● MATERIAL SUPPLIED:
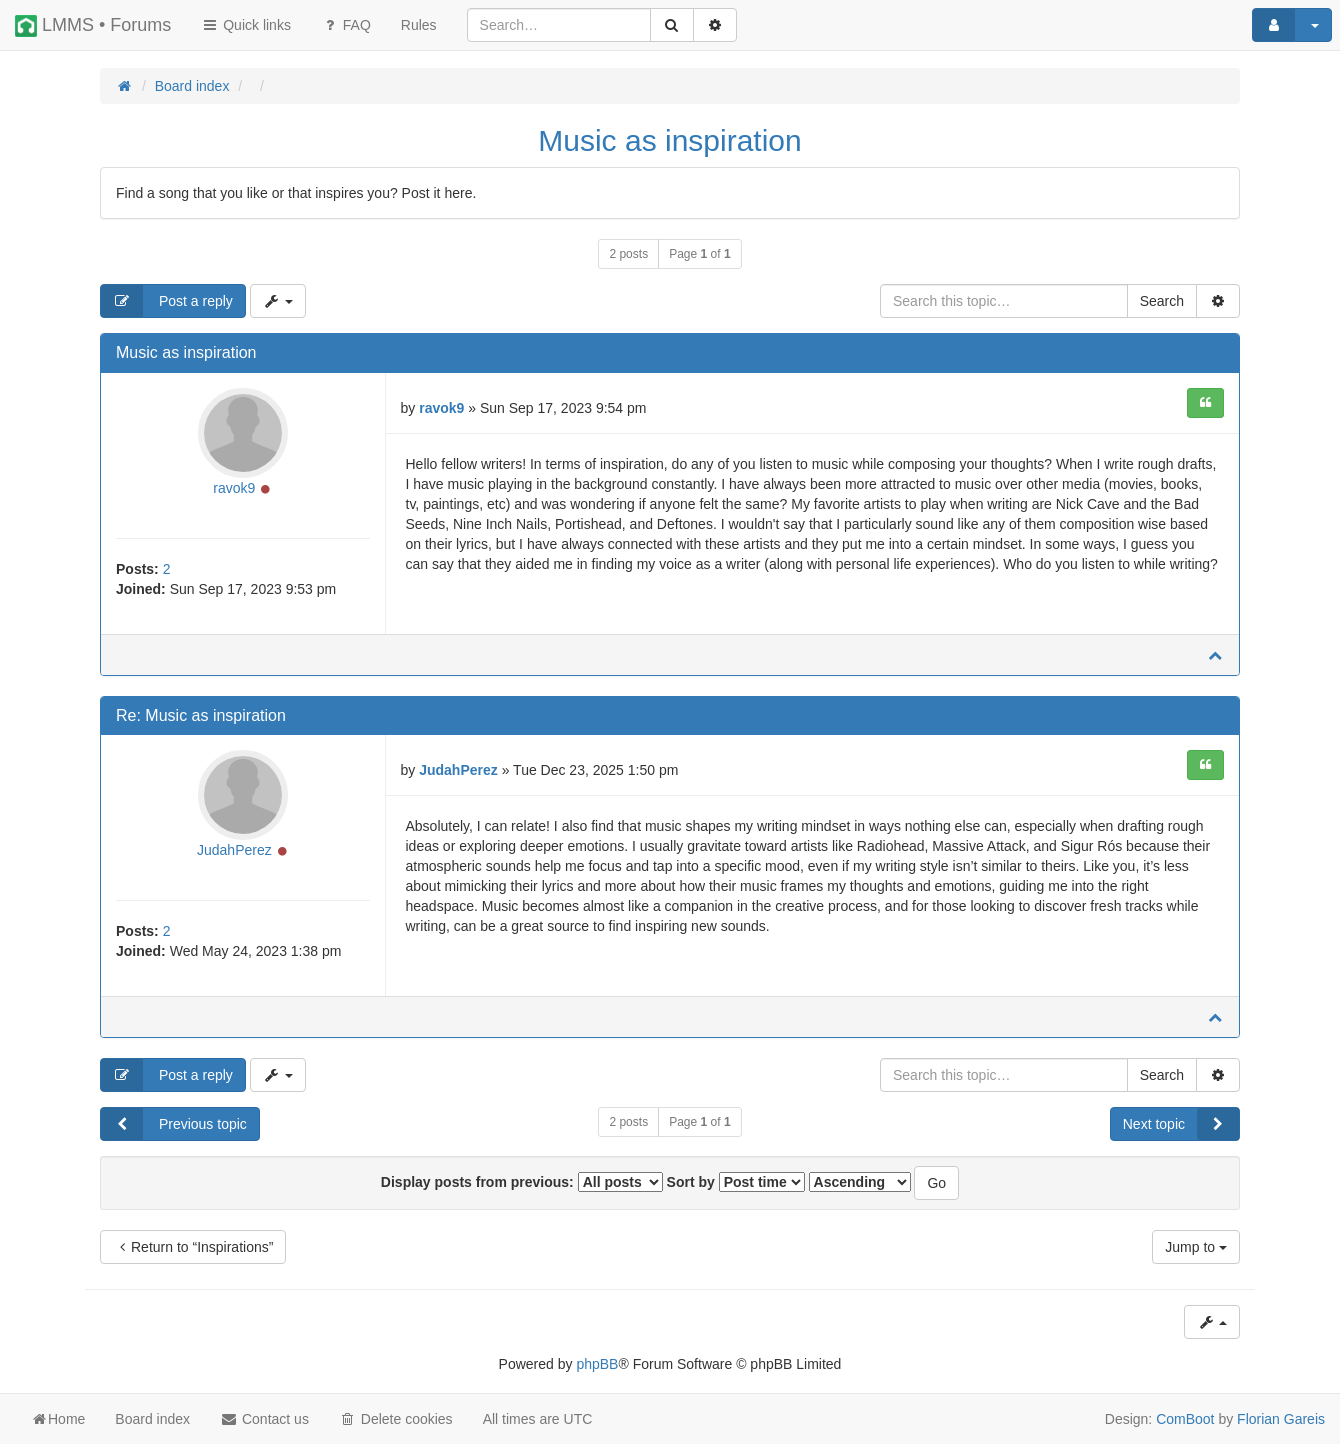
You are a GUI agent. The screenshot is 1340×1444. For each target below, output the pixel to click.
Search (1162, 301)
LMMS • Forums (93, 26)
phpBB (597, 1364)
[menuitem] (419, 25)
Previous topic (174, 1124)
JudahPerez (234, 850)
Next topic (1181, 1124)
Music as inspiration (669, 140)
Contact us (264, 1419)
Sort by (736, 1182)
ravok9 (234, 488)
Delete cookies (396, 1419)
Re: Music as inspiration (201, 715)
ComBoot (1185, 1419)
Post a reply (167, 301)
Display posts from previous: (522, 1182)
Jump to (1196, 1247)
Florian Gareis (1281, 1419)
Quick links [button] (246, 25)
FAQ (346, 25)
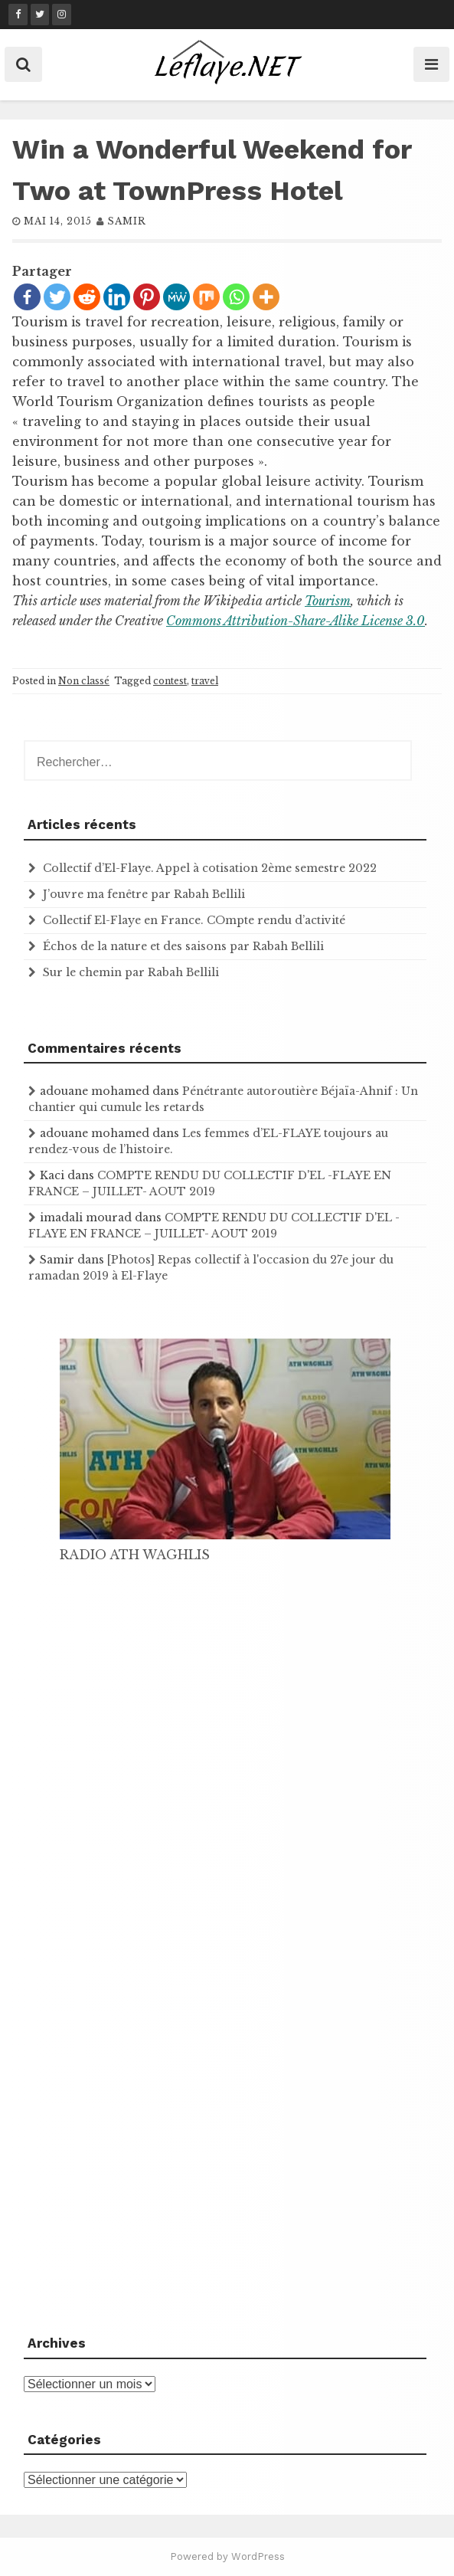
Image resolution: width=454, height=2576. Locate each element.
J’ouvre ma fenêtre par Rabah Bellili (144, 894)
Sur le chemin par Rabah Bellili (131, 972)
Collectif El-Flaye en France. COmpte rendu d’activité (194, 920)
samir (126, 221)
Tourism (328, 600)
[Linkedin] (116, 296)
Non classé (83, 681)
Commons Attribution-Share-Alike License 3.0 (295, 620)
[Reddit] (86, 296)
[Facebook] (27, 296)
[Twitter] (57, 296)
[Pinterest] (146, 296)
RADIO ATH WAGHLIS (135, 1554)
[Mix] (206, 296)
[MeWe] (176, 296)
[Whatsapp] (236, 296)
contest (170, 681)
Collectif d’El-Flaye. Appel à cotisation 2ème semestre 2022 (210, 868)
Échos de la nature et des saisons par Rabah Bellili (183, 946)
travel (204, 681)
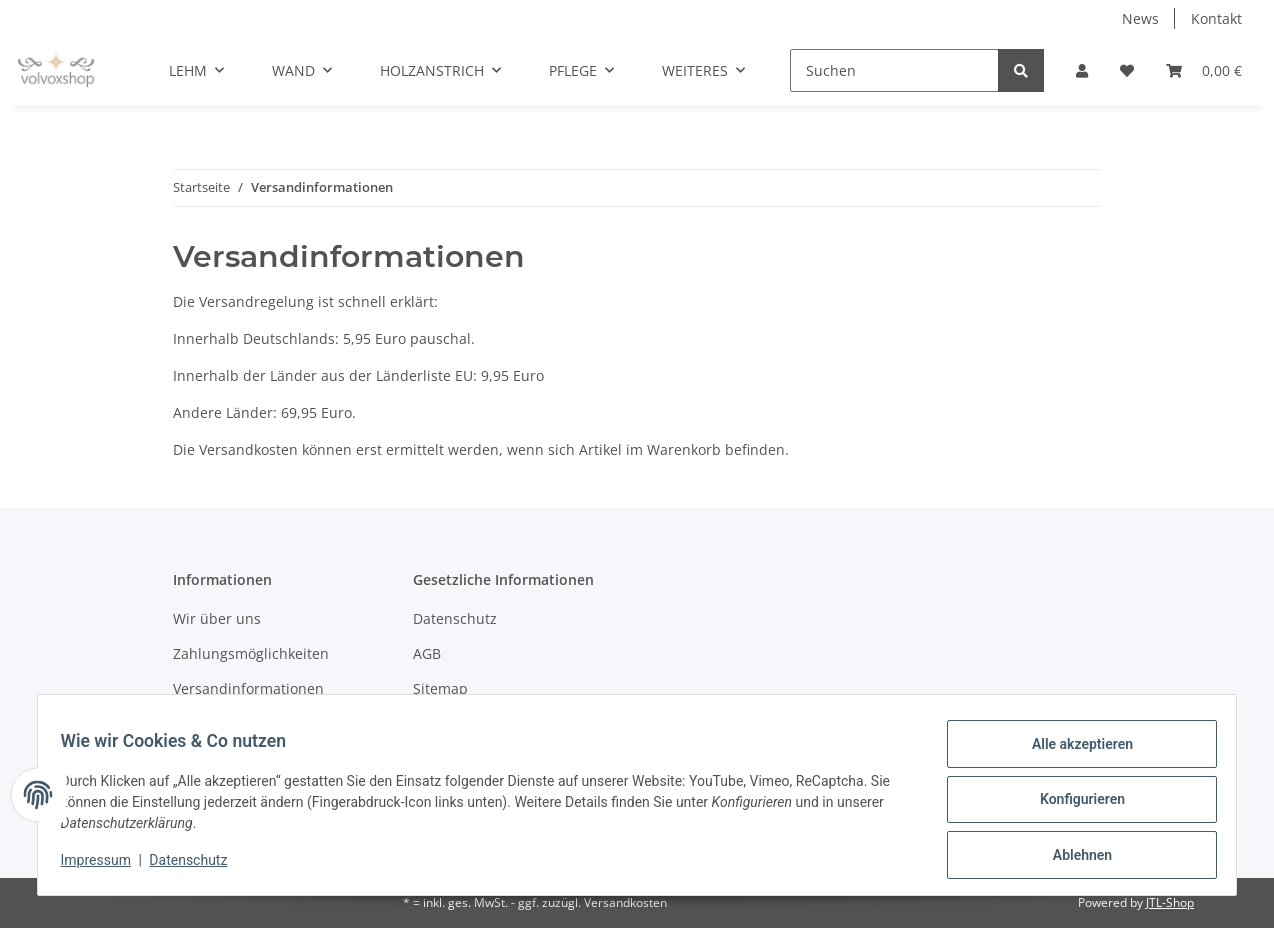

● TASK TO CARRY OUT:
Review the material and copy each line in which the word "inspiration" appears.

● ANSWER BOX:
Music as inspiration (669, 140)
Re: Music as inspiration (201, 715)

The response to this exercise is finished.